Overview of the retriever algorithm.

retriever generates disease-specific transcriptional drug response signatures by merging transcriptional signatures over time, concentration, and cell-type. These signatures can then be matched to single-cell or bulk expression profiles to predict drugs and drug combinations most likely to be effective in treating a disease.
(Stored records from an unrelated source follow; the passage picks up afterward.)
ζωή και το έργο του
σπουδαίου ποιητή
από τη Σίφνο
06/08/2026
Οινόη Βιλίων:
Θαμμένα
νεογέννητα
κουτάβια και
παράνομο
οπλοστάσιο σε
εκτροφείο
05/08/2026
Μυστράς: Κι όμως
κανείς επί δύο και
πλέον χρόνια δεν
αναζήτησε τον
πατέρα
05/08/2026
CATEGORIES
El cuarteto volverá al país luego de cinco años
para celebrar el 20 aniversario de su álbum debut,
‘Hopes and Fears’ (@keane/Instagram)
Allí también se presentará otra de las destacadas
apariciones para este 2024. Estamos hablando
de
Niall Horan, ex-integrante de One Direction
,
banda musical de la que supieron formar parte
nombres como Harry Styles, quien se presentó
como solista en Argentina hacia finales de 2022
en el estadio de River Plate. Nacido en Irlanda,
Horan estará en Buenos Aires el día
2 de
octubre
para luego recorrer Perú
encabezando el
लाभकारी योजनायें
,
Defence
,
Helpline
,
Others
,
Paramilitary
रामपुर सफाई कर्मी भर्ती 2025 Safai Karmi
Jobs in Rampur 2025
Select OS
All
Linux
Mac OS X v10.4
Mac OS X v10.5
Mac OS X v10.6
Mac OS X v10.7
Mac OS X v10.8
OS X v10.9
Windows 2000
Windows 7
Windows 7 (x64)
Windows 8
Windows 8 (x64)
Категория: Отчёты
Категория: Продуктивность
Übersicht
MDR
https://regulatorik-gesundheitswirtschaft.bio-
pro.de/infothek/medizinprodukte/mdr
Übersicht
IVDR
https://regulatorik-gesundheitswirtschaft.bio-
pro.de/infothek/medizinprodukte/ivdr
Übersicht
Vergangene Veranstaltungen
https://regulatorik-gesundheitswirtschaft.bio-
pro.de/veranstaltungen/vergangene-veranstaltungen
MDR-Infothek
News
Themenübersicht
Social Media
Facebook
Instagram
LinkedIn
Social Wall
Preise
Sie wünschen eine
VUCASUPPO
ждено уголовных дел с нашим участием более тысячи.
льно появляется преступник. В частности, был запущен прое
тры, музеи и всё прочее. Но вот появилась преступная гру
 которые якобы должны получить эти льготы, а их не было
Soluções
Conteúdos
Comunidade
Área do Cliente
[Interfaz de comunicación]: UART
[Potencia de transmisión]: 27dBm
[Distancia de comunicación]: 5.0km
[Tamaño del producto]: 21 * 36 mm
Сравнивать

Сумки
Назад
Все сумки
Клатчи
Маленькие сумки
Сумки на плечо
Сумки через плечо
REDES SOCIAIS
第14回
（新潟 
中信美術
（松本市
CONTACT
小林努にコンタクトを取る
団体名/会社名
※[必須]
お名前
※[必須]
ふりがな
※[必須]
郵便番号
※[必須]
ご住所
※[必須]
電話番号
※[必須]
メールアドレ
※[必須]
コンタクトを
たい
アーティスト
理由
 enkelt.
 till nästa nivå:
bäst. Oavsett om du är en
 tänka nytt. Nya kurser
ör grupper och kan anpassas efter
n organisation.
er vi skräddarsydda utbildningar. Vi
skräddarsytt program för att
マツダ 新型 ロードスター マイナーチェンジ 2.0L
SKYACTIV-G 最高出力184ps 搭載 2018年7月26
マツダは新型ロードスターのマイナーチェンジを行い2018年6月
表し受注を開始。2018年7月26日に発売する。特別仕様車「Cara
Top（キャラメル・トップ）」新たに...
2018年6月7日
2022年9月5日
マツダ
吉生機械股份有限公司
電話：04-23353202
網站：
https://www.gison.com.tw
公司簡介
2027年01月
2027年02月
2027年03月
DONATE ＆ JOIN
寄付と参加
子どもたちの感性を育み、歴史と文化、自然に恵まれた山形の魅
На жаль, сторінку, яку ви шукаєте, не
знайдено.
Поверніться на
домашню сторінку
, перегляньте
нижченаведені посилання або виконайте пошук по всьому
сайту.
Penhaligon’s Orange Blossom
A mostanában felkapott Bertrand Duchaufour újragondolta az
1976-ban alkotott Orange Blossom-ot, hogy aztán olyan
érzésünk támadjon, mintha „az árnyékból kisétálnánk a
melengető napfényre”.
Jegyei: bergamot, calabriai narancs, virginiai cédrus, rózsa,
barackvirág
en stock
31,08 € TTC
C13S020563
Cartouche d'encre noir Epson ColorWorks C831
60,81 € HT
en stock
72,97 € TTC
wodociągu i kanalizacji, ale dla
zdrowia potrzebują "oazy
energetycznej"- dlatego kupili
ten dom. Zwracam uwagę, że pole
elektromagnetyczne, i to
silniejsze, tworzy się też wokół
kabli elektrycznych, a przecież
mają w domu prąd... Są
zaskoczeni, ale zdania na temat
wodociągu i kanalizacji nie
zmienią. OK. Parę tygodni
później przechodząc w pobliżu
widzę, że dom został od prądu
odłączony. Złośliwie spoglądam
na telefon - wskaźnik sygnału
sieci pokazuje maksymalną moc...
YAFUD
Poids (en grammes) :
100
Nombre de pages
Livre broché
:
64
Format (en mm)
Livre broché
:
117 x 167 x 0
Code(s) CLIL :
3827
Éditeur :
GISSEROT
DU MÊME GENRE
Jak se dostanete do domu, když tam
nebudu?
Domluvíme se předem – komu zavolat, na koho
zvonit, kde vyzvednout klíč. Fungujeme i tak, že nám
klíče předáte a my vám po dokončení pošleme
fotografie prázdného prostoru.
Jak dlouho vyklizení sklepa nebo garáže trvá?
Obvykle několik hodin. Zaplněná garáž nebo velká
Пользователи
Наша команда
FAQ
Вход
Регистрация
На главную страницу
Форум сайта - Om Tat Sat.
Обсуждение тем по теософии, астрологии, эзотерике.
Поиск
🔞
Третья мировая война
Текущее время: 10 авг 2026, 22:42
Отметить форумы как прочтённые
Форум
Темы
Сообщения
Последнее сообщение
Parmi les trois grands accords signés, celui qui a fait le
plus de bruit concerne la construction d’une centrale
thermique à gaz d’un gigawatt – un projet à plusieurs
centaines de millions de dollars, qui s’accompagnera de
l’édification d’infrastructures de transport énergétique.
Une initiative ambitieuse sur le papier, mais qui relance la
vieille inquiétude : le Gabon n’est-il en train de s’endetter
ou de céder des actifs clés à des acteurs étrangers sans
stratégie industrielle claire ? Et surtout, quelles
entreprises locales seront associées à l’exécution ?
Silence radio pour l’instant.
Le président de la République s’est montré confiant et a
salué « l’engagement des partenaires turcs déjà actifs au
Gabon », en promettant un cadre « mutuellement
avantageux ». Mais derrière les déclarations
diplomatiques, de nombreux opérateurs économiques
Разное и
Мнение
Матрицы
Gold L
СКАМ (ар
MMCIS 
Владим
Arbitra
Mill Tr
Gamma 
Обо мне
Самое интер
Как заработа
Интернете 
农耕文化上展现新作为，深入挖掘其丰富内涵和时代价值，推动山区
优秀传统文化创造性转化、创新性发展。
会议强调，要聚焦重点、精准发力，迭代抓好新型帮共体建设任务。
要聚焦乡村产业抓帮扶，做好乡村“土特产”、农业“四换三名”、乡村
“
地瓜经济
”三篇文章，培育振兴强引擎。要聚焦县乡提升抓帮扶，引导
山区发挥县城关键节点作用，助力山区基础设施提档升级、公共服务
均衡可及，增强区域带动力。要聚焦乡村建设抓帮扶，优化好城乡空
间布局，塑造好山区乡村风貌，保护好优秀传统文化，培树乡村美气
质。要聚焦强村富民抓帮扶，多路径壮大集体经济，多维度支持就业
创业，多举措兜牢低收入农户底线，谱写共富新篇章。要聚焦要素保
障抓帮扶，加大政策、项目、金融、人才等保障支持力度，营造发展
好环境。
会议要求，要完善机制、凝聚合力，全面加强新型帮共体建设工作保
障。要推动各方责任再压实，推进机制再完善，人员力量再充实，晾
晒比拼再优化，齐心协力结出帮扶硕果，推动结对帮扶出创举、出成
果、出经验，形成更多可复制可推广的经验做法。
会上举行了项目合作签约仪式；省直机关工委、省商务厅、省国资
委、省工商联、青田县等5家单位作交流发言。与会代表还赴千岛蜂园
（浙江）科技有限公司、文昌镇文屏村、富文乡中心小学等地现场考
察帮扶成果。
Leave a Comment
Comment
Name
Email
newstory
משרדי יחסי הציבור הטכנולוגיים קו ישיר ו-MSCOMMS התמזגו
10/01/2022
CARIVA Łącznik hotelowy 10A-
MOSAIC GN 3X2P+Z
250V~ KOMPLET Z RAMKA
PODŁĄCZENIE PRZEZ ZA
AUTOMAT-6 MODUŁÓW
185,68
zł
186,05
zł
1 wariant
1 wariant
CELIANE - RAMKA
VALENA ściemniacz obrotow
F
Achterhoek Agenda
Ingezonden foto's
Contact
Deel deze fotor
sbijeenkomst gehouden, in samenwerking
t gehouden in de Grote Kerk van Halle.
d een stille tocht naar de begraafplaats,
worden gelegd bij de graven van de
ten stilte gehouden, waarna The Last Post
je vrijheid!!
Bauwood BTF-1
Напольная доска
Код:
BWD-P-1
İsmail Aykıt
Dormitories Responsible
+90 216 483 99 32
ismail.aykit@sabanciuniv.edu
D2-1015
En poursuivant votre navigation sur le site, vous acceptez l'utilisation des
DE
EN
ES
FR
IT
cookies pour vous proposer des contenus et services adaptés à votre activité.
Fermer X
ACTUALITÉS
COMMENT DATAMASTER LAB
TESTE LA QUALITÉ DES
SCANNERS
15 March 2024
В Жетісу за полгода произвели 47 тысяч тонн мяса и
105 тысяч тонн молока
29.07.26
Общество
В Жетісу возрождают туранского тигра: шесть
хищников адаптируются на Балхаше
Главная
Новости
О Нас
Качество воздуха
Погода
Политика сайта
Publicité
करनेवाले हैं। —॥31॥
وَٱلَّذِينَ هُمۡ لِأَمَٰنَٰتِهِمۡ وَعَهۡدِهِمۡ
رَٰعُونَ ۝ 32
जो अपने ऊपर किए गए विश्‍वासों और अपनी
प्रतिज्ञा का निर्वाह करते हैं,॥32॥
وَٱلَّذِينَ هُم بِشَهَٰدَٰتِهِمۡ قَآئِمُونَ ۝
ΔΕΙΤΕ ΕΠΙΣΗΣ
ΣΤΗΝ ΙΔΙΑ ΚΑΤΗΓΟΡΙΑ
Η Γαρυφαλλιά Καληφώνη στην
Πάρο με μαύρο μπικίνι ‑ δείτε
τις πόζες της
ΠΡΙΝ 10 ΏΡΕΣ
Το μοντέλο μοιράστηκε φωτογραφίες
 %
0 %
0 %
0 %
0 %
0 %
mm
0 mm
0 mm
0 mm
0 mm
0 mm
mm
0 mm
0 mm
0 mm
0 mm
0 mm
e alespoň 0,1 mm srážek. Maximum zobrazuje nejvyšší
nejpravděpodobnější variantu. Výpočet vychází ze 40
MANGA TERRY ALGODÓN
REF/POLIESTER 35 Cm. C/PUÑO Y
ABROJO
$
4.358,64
Single-cell atlas of breast samples.

(A) UMAP projection of the integrated 77,384 cells from 36 breast samples. (B) UMAP projection of the healthy (left) and cancer (center) cells, and visualization of triple-positive epithelial cells in the cancer samples. (C) Dotplot representing the normalized expression level and percentage of cells expressing the top five differentially expressed genes for each cell type.

Transcriptional changes identified in TNBC cells.

(A) Volcano plots report the difference between TNBC and healthy samples, on the left based on single-cell RNA-seq count data computed using MAST, in the middle using the pseudo bulk measures in each single-cell RNA-seq sample, and on the right using the bulk RNA-seq data from the BRCA-TCGA project. Each dot represents a gene. Dots are color coded, in red if the log2 fold-change is larger than 1 and in blue if the log2 fold-change is smaller than -1. (B) Comparisons of the transcriptional changes associated with TNBC at the single-cell, pseudo bulk and tissue level. Each dot represents a gene. Dots are color coded as in Figure 2A. (C) Single-sample GSEA Enrichment Score (ES) for the transcriptional changes between TNBC and healthy cells at different levels of resolution. Labeled pathways are those that show same trend (positive or negative ES) in the three data types.

Case example showing the construction of a single transcriptional response profile to a compound across three TNBC cell lines.

Frames of the scatterplots displaying the relationship between the profiles and the averaged profiles are color coded, in black if the computed Spearman correlation coefficient is larger than 0.6 or in gray otherwise. (A) Generation of a time-consistent response profile. (B) Generation of a time and concentration-consistent response profile. (C) Generation of a time, concentration, and cell-line-consistent response profile.

Correlation analysis and mechanism of action prediction for the disease-specific drug response profiles in TNBC.

(A) Spearman correlation analysis between the expression changes associated with TNBC and the disease-specific drug response signature of QL-XII-47. Each dot represents a gene. Dots are color coded, in red if they are expected to be upregulated by the drug, in blue if they are expected to be downregulated by the drug, and in gray if no significant change is expected. The red line represents the perfect match between both profiles. Density lines reflect the number of dots in each section of the plot. (B) Mechanisms of action predicted for QL-XII-47 in TNBC based on the enrichment of biological pathways in the disease-specific transcriptional drug response signature. (C) Independent sensitivity evaluation of the effect of QL-XII-47 in two other TNBC cell lines. (D) Spearman correlation analysis between the expression changes associated with TNBC and the combination signature of QL-XII-47 and GSK-690693. Each dot represents a gene. Dots are color coded as in (A). The red line represents the perfect match between both profiles. Density lines reflect the number of dots in each section of the plot. (E) Mechanisms of action predicted for the mixture of QL-XII-47 and GSK-690693 based on the enrichment of their combination drug response signature. (F) Comparisons of cellular viability among three distinct breast cancer cell lines following treatment with 0.6 µM QL-XII-47, 0.8 µM GSK-690693, and the combination of both compounds under same concentration. In red, is the expected viability under the drug effect additive scenario. P values were calculated using a one-sided t-test: *P ≤ 0.05, **P ≤ 0.01, ***P ≤ 0.001, ****P ≤ 0.0001.

Heatmap displaying the Spearman correlation coefficients for the top-ranking compounds and compound combinations in each sample within the generated atlas.

The compounds or combinations that ranked 1st in at least one sample are included. The number of times each compound or combination ranked 1st across all samples is indicated in parentheses.

Comparisons of ESR1, PGR, and ERBB2 expression levels across epithelial cells in cancer and healthy tissues.

TP stands for Triple-Positive, and TN for Triple-Negative.

Comparisons of the transcriptional changes associated with TNBC at the single-cell and tissue level across different subpopulations of cells.

Each dot represents a gene. Dots are color coded, in red if the log2 fold-change is larger than 1 and in blue if the log2 fold-change is smaller than -1. TP = Triple-Positive, TN = Triple-Negative.

Expression of markers for epithelial cells (EPCAM), proliferating cells (MKI67 ), T cells (CD3D), myeloid cells (CD68), B cells (MS4A1), plasmablasts (JCHAIN), endothelial cells (PECAM1), mesenchymal cells (fibroblasts/perivascular-like cells; PDGFRB), and muscular cells (ACTA2).

Hallmark MSigDB signatures associated with the differentially expressed genes observed in triple-negative breast cancer (TNBC).

False Discovery Rate (FDR) computed using Gene Set Enrichment Analysis (GSEA).